Air sealing and insulation work are often done hand-in-hand to ensure that a structure can stay energy-efficient and maintain a comfortable temperature despite the weather outside. Many homeowners make the mistake of thinking that these 2 processes are one and the same, but they’re not.

While they share a similar goal, air sealing and insulation answer different issues. Some problems are best addressed by improving the air seal around the house, while others can be solved by installing insulation products that are suited to the needs of the property.

How Does Air Sealing Work?

The primary purpose of air sealing is to reduce the air leaks that allow air into and outside a closed structure. Air leakage occurs when there are gaps, holes, and cracks around the home where conditioned air can escape and drafts can come in. This exchange can affect indoor temperature, humidity, and air quality, which can lead to a lot of problems.

Among the most common sources of air leaks are window and door frames and the holes where plumbing or electrical wiring are connected.

To compensate for the changes brought about by air leaks, your home’s HVAC system may use up more energy to maintain the indoor temperature. Your home will consume more energy than it needs to, and this can increase your heating and cooling costs. Despite this, you may still feel discomfort due to fluctuating temperatures and changes in humidity. If the air is too dry, you can suffer from various types of irritation, increased stress levels, and even respiratory conditions.

If it’s too humid, it can encourage the growth of mold and mildew. These organisms can trigger allergies and cause illnesses, endangering your health and wellbeing as well as that of the people you live with. If allowed to spread, mold and mildew can even compromise the structural integrity of the property.

Before you can plug air leaks, you need to detect their presence first. Unfortunately, many gaps, holes, and cracks in your home are located in spaces that you can’t easily see or access. A professional can help you test the air seal around your house, and they can also recommend different ways to make your home more energy-efficient.

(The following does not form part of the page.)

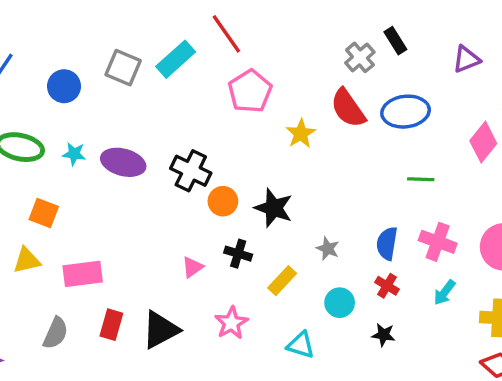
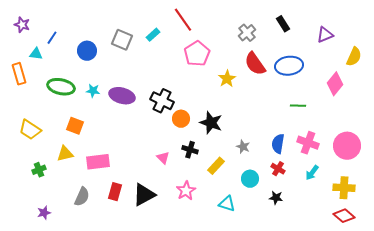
gray cross: (360, 57) -> (247, 33), moved
cyan rectangle: (176, 59) -> (153, 35), size x0.6
pink triangle: (192, 267) -> (163, 158), turned -40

Some people turn to caulking and weatherstripping to reduce the sources of air leaks, while others end up replacing their doors and windows with newer models, addressing the leaks and giving their property a bit of an upgrade in the process.

What Does Insulation Do?

Insulation is concerned with making your home more resistant to heat flow, not air leaks. Heat can flow into your home in 3 ways: conduction or through physical contact, convection or through the movement of fluids such as rising air or gas, and radiation or lying in the direct path of sunlight.

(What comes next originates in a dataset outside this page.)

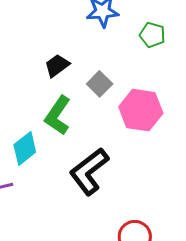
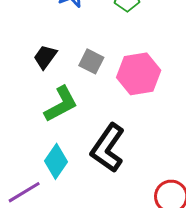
green L-shape: (58, 115) -> (61, 104), turned -135
cyan diamond: (25, 148) -> (56, 161), moved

Heat flows from warmer to cooler areas. In the cold months, it flows from the heating units in your house going out. During this time, your HVAC system must replace the lost heat to keep your house warm. In the warm months, heat flows from the outside into your home. Your HVAC system must then remove this excess heat by producing cold air and expelling heat to the outdoors..

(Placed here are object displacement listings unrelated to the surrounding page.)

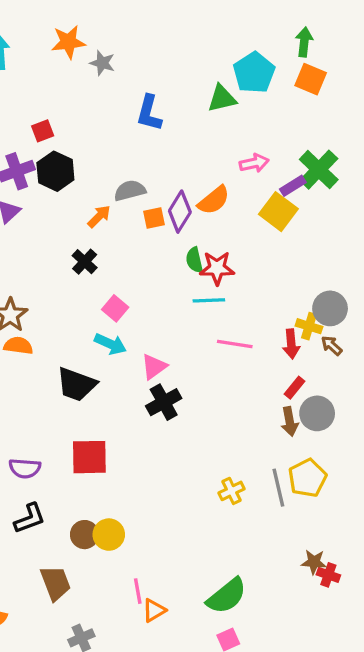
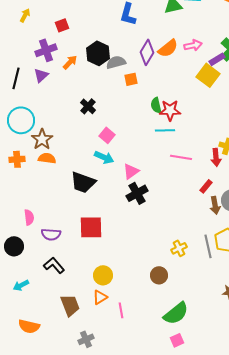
black hexagon: (55, 171) -> (98, 53), moved
orange semicircle: (214, 200) -> (168, 48), moved
purple diamond: (180, 212) -> (147, 52), moved
orange arrow: (99, 216) -> (70, 62), moved
red rectangle: (294, 388) -> (206, 186), moved
black L-shape: (30, 518) -> (54, 265), turned -110
brown circle: (85, 535) -> (159, 275), moved
orange triangle: (154, 610) -> (100, 297), moved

However, if your home has poor resistance to heat flow—that is, if it can’t slow down the transfer of heat—then you won’t be able to feel the effects of your heating and cooling system for long. The indoor temperature will likely fall or rise depending on the temperature outside, no matter how hard your HVAC system works.

Choosing the right insulation products and installing them properly in places where they are needed can address this issue. Insulation materials are rated according to thermal resistance or their R-value.

This value, in turn, depends on what the insulation is made of, its density, and its thickness. Materials with higher R-values are more effective at keeping the heat in or out of your home.

There are many considerations to make when choosing the right insulation solutions for your home. These include the sources of heat, the heating and cooling system that you have, where your home is located, the part of the house that you want or need to add insulation to, and your budget. Here, we have a short guide that will help you choose the right R-value for your home’s insulation.

Do You Need Insulation Installation or Air Sealing?

Clearly, your home’s air sealing and insulation play a big part in keeping your home comfortable and energy-efficient, and these services complement each other. At the same time, they’re done for different purposes, and they solve different problems. If you’re having a hard time fine-tuning the details of your indoor atmosphere, determine first if you’re having issues with air leaks, insufficient insulation, or your HVAC system. This way you can use your resources to find an effective solution that will efficiently and quickly improve the indoor climate inside your home.